:: Records shown ::
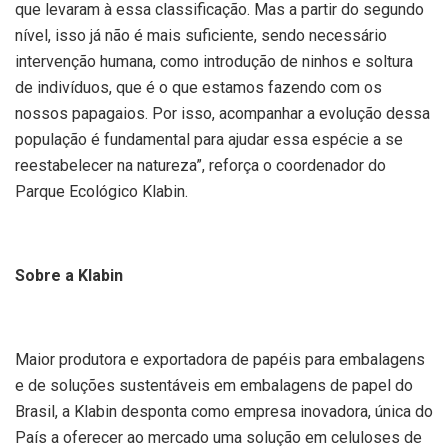
que levaram à essa classificação. Mas a partir do segundo
nível, isso já não é mais suficiente, sendo necessário
intervenção humana, como introdução de ninhos e soltura
de indivíduos, que é o que estamos fazendo com os
nossos papagaios. Por isso, acompanhar a evolução dessa
população é fundamental para ajudar essa espécie a se
reestabelecer na natureza”, reforça o coordenador do
Parque Ecológico Klabin.
Sobre a Klabin
Maior produtora e exportadora de papéis para embalagens
e de soluções sustentáveis em embalagens de papel do
Brasil, a Klabin desponta como empresa inovadora, única do
País a oferecer ao mercado uma solução em celuloses de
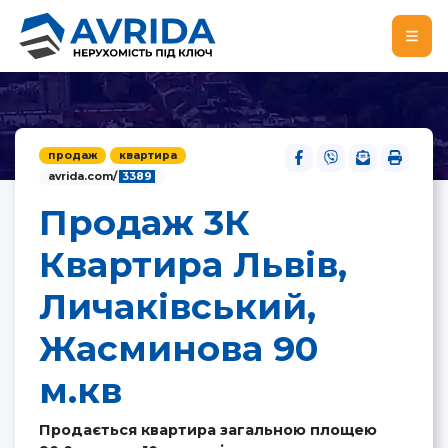
продаж
квартира
avrida.com/
3389
Продаж 3К
Квартира Львів,
Личаківський,
Жасминова 90
м.кв
Продається квартира загальною площею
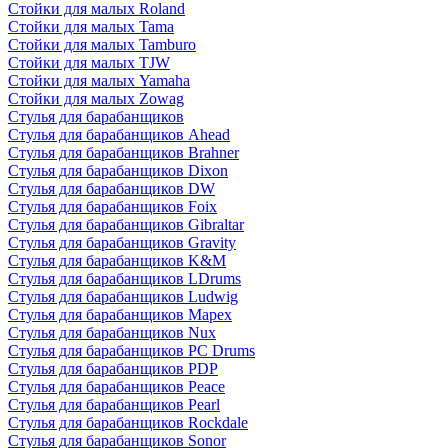
Стойки для малых Roland
Стойки для малых Tama
Стойки для малых Tamburo
Стойки для малых TJW
Стойки для малых Yamaha
Стойки для малых Zowag
Стулья для барабанщиков
Стулья для барабанщиков Ahead
Стулья для барабанщиков Brahner
Стулья для барабанщиков Dixon
Стулья для барабанщиков DW
Стулья для барабанщиков Foix
Стулья для барабанщиков Gibraltar
Стулья для барабанщиков Gravity
Стулья для барабанщиков K&M
Стулья для барабанщиков LDrums
Стулья для барабанщиков Ludwig
Стулья для барабанщиков Mapex
Стулья для барабанщиков Nux
Стулья для барабанщиков PC Drums
Стулья для барабанщиков PDP
Стулья для барабанщиков Peace
Стулья для барабанщиков Pearl
Стулья для барабанщиков Rockdale
Стулья для барабанщиков Sonor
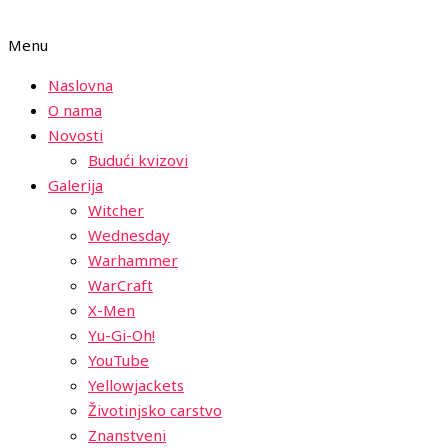
Menu
Naslovna
O nama
Novosti
Budući kvizovi
Galerija
Witcher
Wednesday
Warhammer
WarCraft
X-Men
Yu-Gi-Oh!
YouTube
Yellowjackets
Životinjsko carstvo
Znanstveni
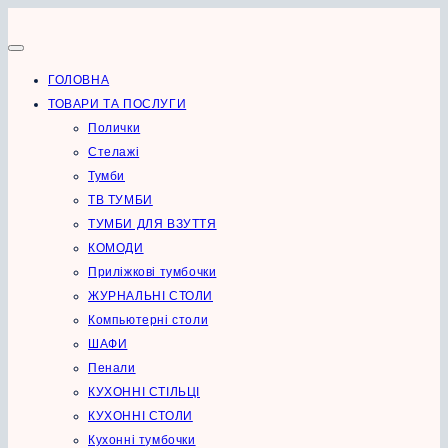
Перейти
до
вмісту
ГОЛОВНА
ТОВАРИ ТА ПОСЛУГИ
Полички
Стелажі
Тумби
ТВ ТУМБИ
ТУМБИ ДЛЯ ВЗУТТЯ
КОМОДИ
Приліжкові тумбочки
ЖУРНАЛЬНІ СТОЛИ
Компьютерні столи
ШАФИ
Пенали
КУХОННІ СТІЛЬЦІ
КУХОННІ СТОЛИ
Кухонні тумбочки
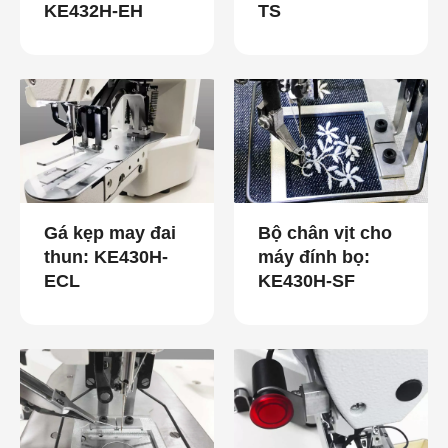
KE432H-EH
TS
Gá kẹp may đai
Bộ chân vịt cho
thun: KE430H-
máy đính bọ:
ECL
KE430H-SF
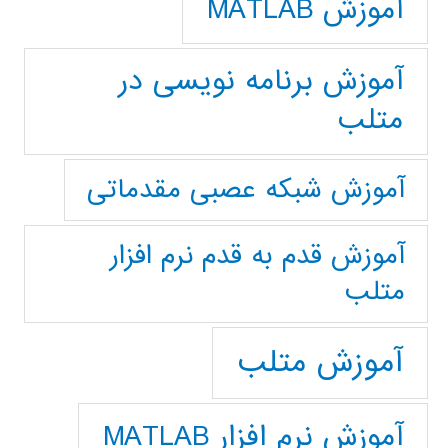
آموزش MATLAB
آموزش برنامه نویسی در
متلب
آموزش شبکه عصبی مقدماتی
آموزش قدم به قدم نرم افزار
متلب
آموزش متلب
آموزش نرم افزار MATLAB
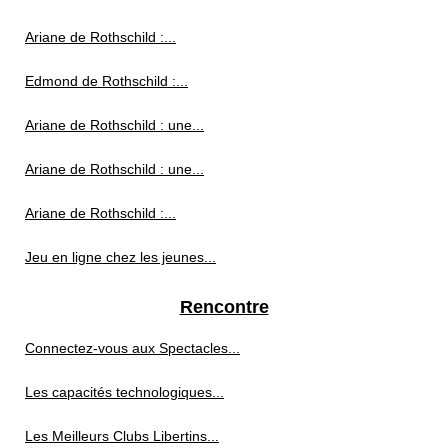
Ariane de Rothschild :...
Edmond de Rothschild :...
Ariane de Rothschild : une...
Ariane de Rothschild : une...
Ariane de Rothschild :...
Jeu en ligne chez les jeunes...
Rencontre
Connectez-vous aux Spectacles...
Les capacités technologiques...
Les Meilleurs Clubs Libertins...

:: What the task asks ::
The response should consist of the lines above from the first through the one containing "Les capacités technologiques...", transcribed exactly, with every picture left out.

:: Written reply ::
que levaram à essa classificação. Mas a partir do segundo
nível, isso já não é mais suficiente, sendo necessário
intervenção humana, como introdução de ninhos e soltura
de indivíduos, que é o que estamos fazendo com os
nossos papagaios. Por isso, acompanhar a evolução dessa
população é fundamental para ajudar essa espécie a se
reestabelecer na natureza”, reforça o coordenador do
Parque Ecológico Klabin.
Sobre a Klabin
Maior produtora e exportadora de papéis para embalagens
e de soluções sustentáveis em embalagens de papel do
Brasil, a Klabin desponta como empresa inovadora, única do
País a oferecer ao mercado uma solução em celuloses de
продаж
квартира
avrida.com/
3389
Продаж 3К
Квартира Львів,
Личаківський,
Жасминова 90
м.кв
Продається квартира загальною площею
Стойки для малых Roland
Стойки для малых Tama
Стойки для малых Tamburo
Стойки для малых TJW
Стойки для малых Yamaha
Стойки для малых Zowag
Стулья для барабанщиков
Стулья для барабанщиков Ahead
Стулья для барабанщиков Brahner
Стулья для барабанщиков Dixon
Стулья для барабанщиков DW
Стулья для барабанщиков Foix
Стулья для барабанщиков Gibraltar
Стулья для барабанщиков Gravity
Стулья для барабанщиков K&M
Стулья для барабанщиков LDrums
Стулья для барабанщиков Ludwig
Стулья для барабанщиков Mapex
Стулья для барабанщиков Nux
Стулья для барабанщиков PC Drums
Стулья для барабанщиков PDP
Стулья для барабанщиков Peace
Стулья для барабанщиков Pearl
Стулья для барабанщиков Rockdale
Стулья для барабанщиков Sonor
Menu
Naslovna
O nama
Novosti
Budući kvizovi
Galerija
Witcher
Wednesday
Warhammer
WarCraft
X-Men
Yu-Gi-Oh!
YouTube
Yellowjackets
Životinjsko carstvo
Znanstveni
Перейти
до
вмісту
ГОЛОВНА
ТОВАРИ ТА ПОСЛУГИ
Полички
Стелажі
Тумби
ТВ ТУМБИ
ТУМБИ ДЛЯ ВЗУТТЯ
КОМОДИ
Приліжкові тумбочки
ЖУРНАЛЬНІ СТОЛИ
Компьютерні столи
ШАФИ
Пенали
КУХОННІ СТІЛЬЦІ
КУХОННІ СТОЛИ
Кухонні тумбочки
KE432H-EH
TS
Gá kẹp may đai
Bộ chân vịt cho
thun: KE430H-
máy đính bọ:
ECL
KE430H-SF
آموزش MATLAB
آموزش برنامه نویسی در
متلب
آموزش شبکه عصبی مقدماتی
آموزش قدم به قدم نرم افزار
متلب
آموزش متلب
آموزش نرم افزار MATLAB
Ariane de Rothschild :...
Edmond de Rothschild :...
Ariane de Rothschild : une...
Ariane de Rothschild : une...
Ariane de Rothschild :...
Jeu en ligne chez les jeunes...
Rencontre
Connectez-vous aux Spectacles...
Les capacités technologiques...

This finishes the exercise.